**Your assignment:**
If a line in the listing below holds the word "Задание", it counts toward the total; report that total alone.

Content starts

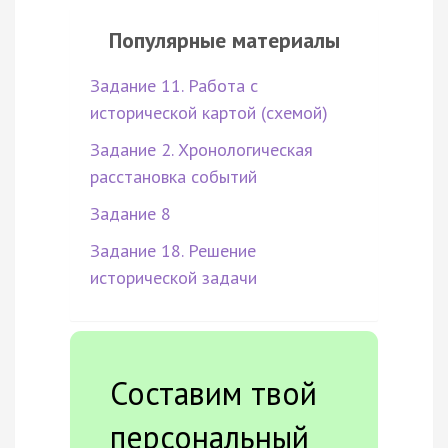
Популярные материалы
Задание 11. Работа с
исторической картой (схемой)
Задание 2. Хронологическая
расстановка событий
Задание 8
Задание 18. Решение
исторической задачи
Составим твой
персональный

Content ends

**Result below:**
4